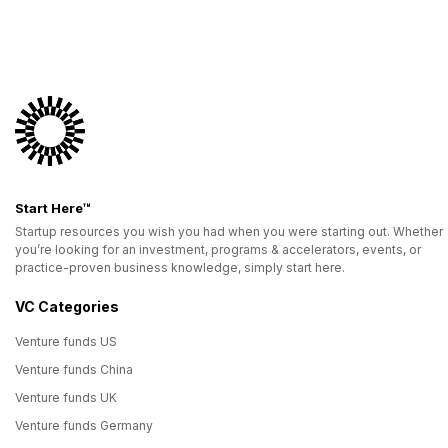
Start Here™
Startup resources you wish you had when you were starting out. Whether
you’re looking for an investment, programs & accelerators, events, or
practice-proven business knowledge, simply start here.
VC Categories
Venture funds US
Venture funds China
Venture funds UK
Venture funds Germany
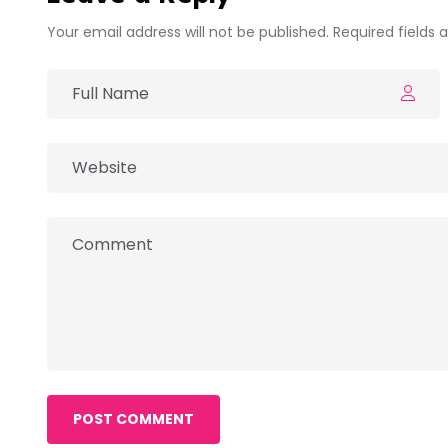
Your email address will not be published. Required fields
POST COMMENT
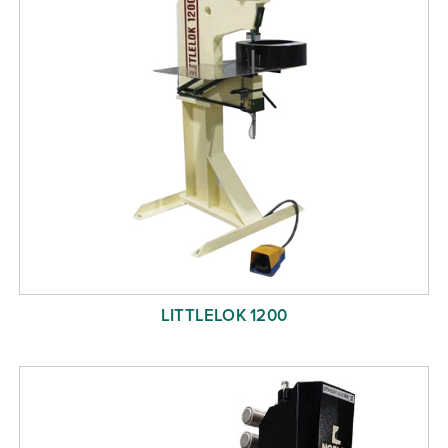
LITTLELOK 1200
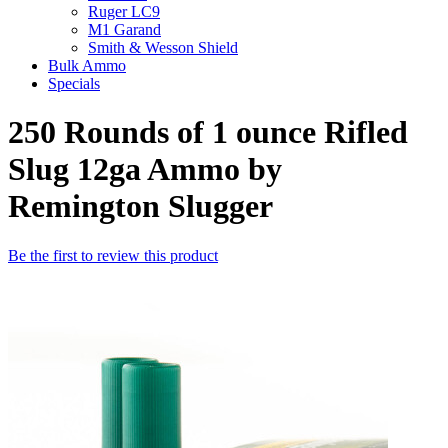
Ruger LC9
M1 Garand
Smith & Wesson Shield
Bulk Ammo
Specials
250 Rounds of 1 ounce Rifled
Slug 12ga Ammo by
Remington Slugger
Be the first to review this product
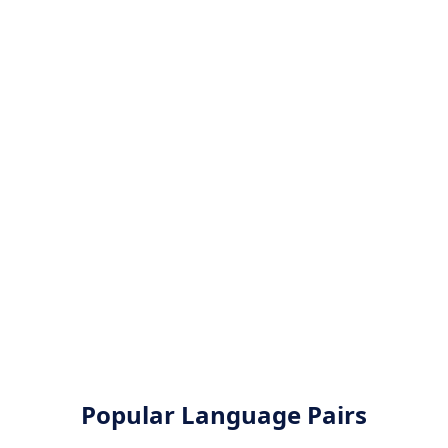
Popular Language Pairs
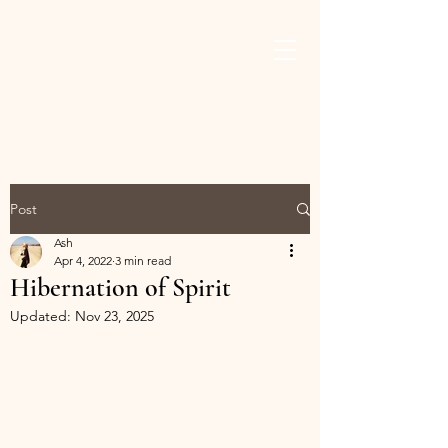
ASHLEY THAMES
BROWN
Post
Ash
Apr 4, 2022
3 min read
Hibernation of Spirit
Updated:
Nov 23, 2025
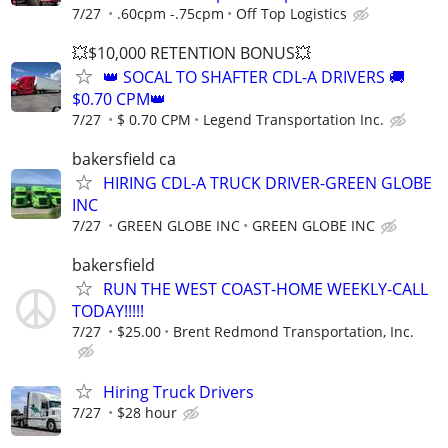
7/27
.60cpm -.75cpm
Off Top Logistics
💥$10,000 RETENTION BONUS💥
👑 SOCAL TO SHAFTER CDL-A DRIVERS 🚚
$0.70 CPM👑
7/27
$ 0.70 CPM
Legend Transportation Inc.
bakersfield ca
HIRING CDL-A TRUCK DRIVER-GREEN GLOBE
INC
7/27
GREEN GLOBE INC
GREEN GLOBE INC
bakersfield
RUN THE WEST COAST-HOME WEEKLY-CALL
TODAY!!!!!
7/27
$25.00
Brent Redmond Transportation, Inc.
Hiring Truck Drivers
7/27
$28 hour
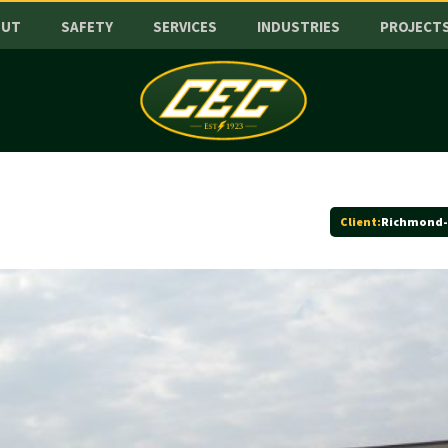
OUT
SAFETY
SERVICES
INDUSTRIES
PROJECT
Client:
Richmond-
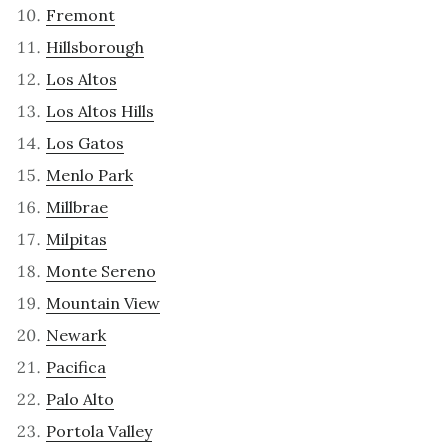
Fremont
Hillsborough
Los Altos
Los Altos Hills
Los Gatos
Menlo Park
Millbrae
Milpitas
Monte Sereno
Mountain View
Newark
Pacifica
Palo Alto
Portola Valley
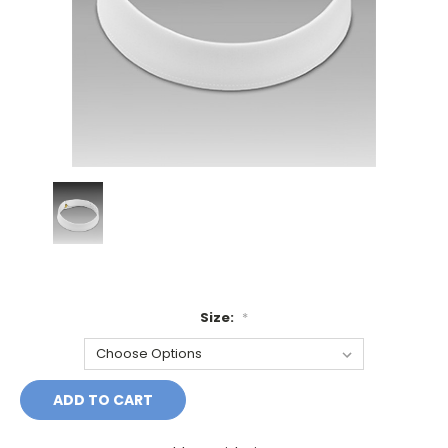
Size:
*
Current
Stock:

****************************************

> _Exercise requirements_: Each line of the data that holds "funds" should be reported.

> _Your response_:
Venture funds US
Venture funds China
Venture funds UK
Venture funds Germany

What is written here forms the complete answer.